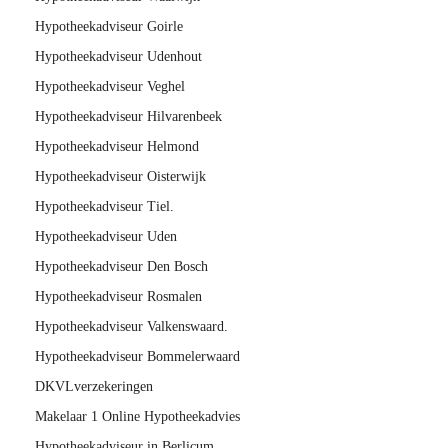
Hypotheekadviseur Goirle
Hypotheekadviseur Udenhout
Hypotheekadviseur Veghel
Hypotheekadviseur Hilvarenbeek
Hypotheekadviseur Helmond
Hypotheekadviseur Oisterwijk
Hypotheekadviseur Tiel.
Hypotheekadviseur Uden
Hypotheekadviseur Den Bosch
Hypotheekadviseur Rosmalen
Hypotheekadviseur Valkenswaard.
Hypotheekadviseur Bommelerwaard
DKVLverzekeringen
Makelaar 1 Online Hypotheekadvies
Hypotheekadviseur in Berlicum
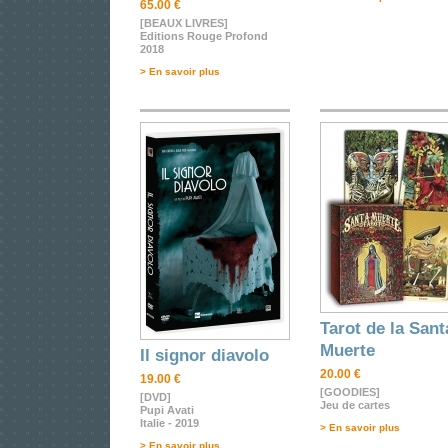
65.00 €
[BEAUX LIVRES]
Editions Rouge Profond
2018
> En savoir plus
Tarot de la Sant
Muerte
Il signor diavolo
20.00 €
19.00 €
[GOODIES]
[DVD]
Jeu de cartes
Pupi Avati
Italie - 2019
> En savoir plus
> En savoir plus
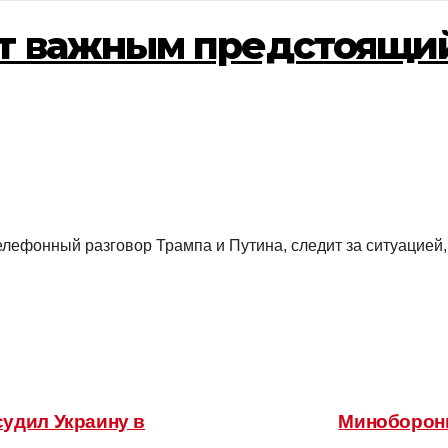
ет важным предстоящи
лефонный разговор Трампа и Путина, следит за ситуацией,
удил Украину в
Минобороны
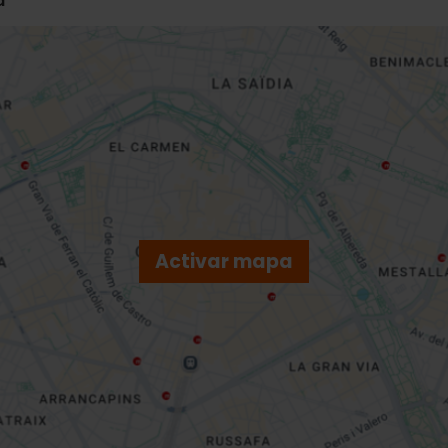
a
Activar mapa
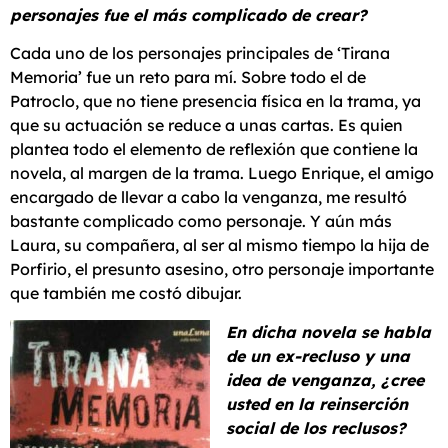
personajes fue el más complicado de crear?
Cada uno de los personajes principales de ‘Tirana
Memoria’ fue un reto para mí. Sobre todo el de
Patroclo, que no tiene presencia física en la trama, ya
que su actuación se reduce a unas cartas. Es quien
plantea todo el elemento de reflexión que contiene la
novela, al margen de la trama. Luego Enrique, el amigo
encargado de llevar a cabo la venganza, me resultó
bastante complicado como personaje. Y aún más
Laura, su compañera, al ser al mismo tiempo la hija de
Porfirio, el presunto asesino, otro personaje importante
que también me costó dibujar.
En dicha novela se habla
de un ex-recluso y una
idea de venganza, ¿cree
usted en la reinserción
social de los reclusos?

## Your task
Quote, please, every line of the material above from its start through the line that has "novela, al margen", reproducing the words exactly and dropping any images.

## Reply
Hypotheekadviseur Goirle
Hypotheekadviseur Udenhout
Hypotheekadviseur Veghel
Hypotheekadviseur Hilvarenbeek
Hypotheekadviseur Helmond
Hypotheekadviseur Oisterwijk
Hypotheekadviseur Tiel.
Hypotheekadviseur Uden
Hypotheekadviseur Den Bosch
Hypotheekadviseur Rosmalen
Hypotheekadviseur Valkenswaard.
Hypotheekadviseur Bommelerwaard
DKVLverzekeringen
Makelaar 1 Online Hypotheekadvies
Hypotheekadviseur in Berlicum
65.00 €
[BEAUX LIVRES]
Editions Rouge Profond
2018
> En savoir plus
Tarot de la Sant
Muerte
Il signor diavolo
20.00 €
19.00 €
[GOODIES]
[DVD]
Jeu de cartes
Pupi Avati
Italie - 2019
> En savoir plus
> En savoir plus
ет важным предстоящи
лефонный разговор Трампа и Путина, следит за ситуацией,
удил Украину в
Минобороны
a
Activar mapa
personajes fue el más complicado de crear?
Cada uno de los personajes principales de ‘Tirana
Memoria’ fue un reto para mí. Sobre todo el de
Patroclo, que no tiene presencia física en la trama, ya
que su actuación se reduce a unas cartas. Es quien
plantea todo el elemento de reflexión que contiene la
novela, al margen de la trama. Luego Enrique, el amigo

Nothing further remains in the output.